Ein typisches Standard-Produkt, das Studierenden so angeboten werde, sei die Basisrente, heißt es bei der Verbraucherzentrale. Die auch als „Rürup-Rente“ bekannte Kombination aus Altersvorsorge mit Berufsunfähigkeitsversicherung maximiere vor allem die Provision der Vermittler. Wer so ein Produkt abschließe, müsse oft mindestens 95 Jahre alt werden, um seine Einzahlungen in Form von Renten zurückzuerhalten. Eine vorzeitige Auszahlung des angesparten Kapitals als Gesamtbetrag sei nicht möglich.
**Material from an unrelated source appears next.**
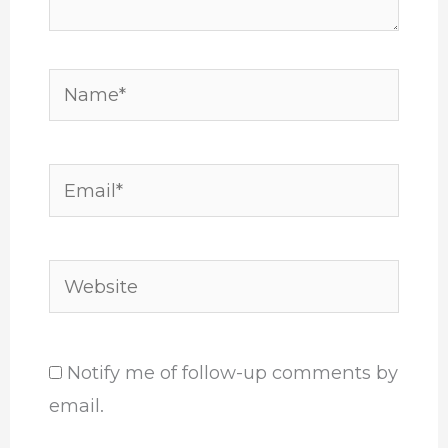
Name*
Email*
Website
Notify me of follow-up comments by
email.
Uni Hamburg: Auch „Finanztip“ rät Studierenden von „Rürup“ ab

Fragt man die unabhängigen Experten von „Finanztip“, klingt die Kritik am Rürup-Produkt zwar nicht ganz so harsch. Aber auch sie betonen: „Ein Rürup-Vertrag ist nichts für Jungunternehmer und Studenten!“ Ob ein solcher Vertrag später mal infrage kommt, hänge von individuellen Kriterien ab. Denn „Rürup“ lohne sich vor allem, wenn hohe Einkünfte aus selbstständiger Tätigkeit vorlägen, weil dann hohe Steuervorteile zu erzielen seien. Zudem sollte man sich sicher sein, dass man das Geld bis zur Rente nicht benötigt. Wer plane, eine Immobilie zu kaufen, starte mit dem Vertrag besser erst danach.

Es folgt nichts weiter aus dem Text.